Once you can connect, analyze and report on these relationships in a centralized framework, you can begin the real work of risk management: aligning risks to business value so that you can plan and prioritize compliance and remediation workflows effectively. This is how you get to the context, evidence and business value justifications the Board requires when addressing risk. An enterprise can only move toward risk management maturity and optimization by taking strategic approaches rather than merely tactical ones. Many IT departments do not know enough about how non-IT operations create value—or even what specific type of threat or incident would cause the most costly damage. GRC platforms map vulnerabilities to assets, risks, compliance activities and business value so that it becomes possible to track key risk indicators as carefully and contextually as key performance indicators. Each company has a unique risk profile; those with the most accurate self-awareness know which risks they can accept and which lines they cannot cross.
It’s a lot easier to convey risk assessments to executives and Boards if you are all speaking the same language. With a holistic risk profile correlated to business metrics, processes and goals, CIOs can select which risks need to be presented to the Board—the ones with the highest probability and impact. They can also calculate what it would cost should the risk become reality. How would the company be affected and for how long? How much would it cost for remediation? How much revenue and reputation would be lost? Speaking in dollars and cents goes a long way to bridging the gap between IT and the Board. Getting everyone on the same page through regular reporting and unified risk assessments also fosters the collaboration and top-down security and compliance culture that are the hallmarks of mature enterprises.

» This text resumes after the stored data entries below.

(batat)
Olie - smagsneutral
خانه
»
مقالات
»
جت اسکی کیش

Achieving risk management maturity is essential to building resilient organizations that can withstand the harsh blows inflicted by cyber crime and espionage, ideologues and geopolitics, natural disasters and rapidly shifting technology and regulatory landscapes. Aligning technology assets with risk management and compliance efforts in a way that is informed by and responsive to business strategies and priorities protects investments and stimulates growth. GRC platforms provide the tools for getting it all done and documented with greater efficiency—automating and optimizing workflows, decreasing redundancy in both tasks and technology acquisition, integrating internal and external data, mapping compliance and policy processes and creating and distributing assessments and reports.

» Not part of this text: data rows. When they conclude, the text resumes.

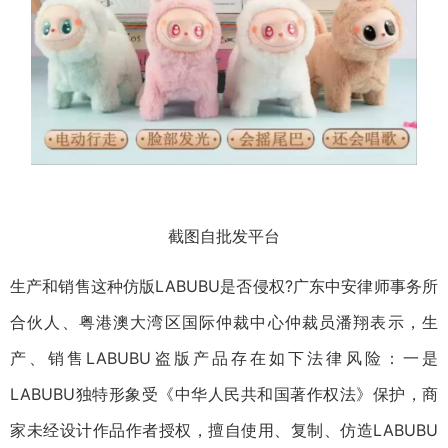
截图自批发平台
生产和销售这种仿版LABUBU是否侵权?广东中安律师事务所
合伙人、粤港澳大湾区国际仲裁中心仲裁员潘翔表示，生
产、销售LABUBU盗版产品存在如下法律风险：一是
LABUBU独特形象受《中华人民共和国著作权法》保护，商
家未经设计作品作者授权，擅自使用、复制、仿造LABUBU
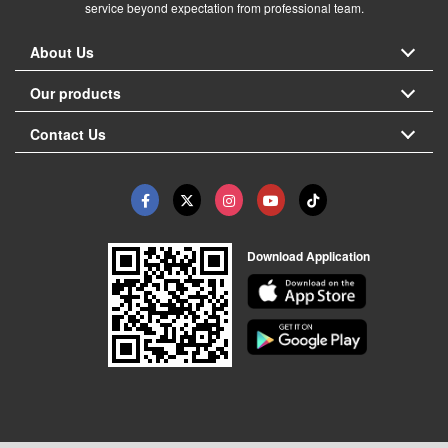
service beyond expectation from professional team.
About Us
Our products
Contact Us
Download Application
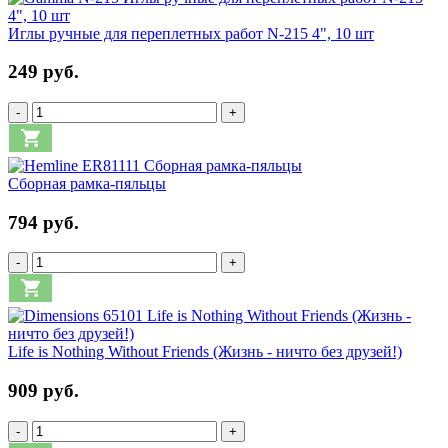
Иглы ручные для переплетных работ N-215 4", 10 шт
249 руб.
-
+
Сборная рамка-пяльцы
794 руб.
-
+
Life is Nothing Without Friends (Жизнь - ничто без друзей!)
909 руб.
-
+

Now, imagine walking into a conference room full of executives armed with everything you need to paint a detailed and accurate picture of your company’s risk posture, the financial and business costs associated with the high-priority risks and a detailed plan for addressing them. You have efficiently created reports in hand that contain only the most pertinent information, and you know you can find the answers to any questions they throw your way. You’re fully prepared for a typical Board conversation about shareholder assurance, customer concerns and forward-looking strategies. Ready? Go!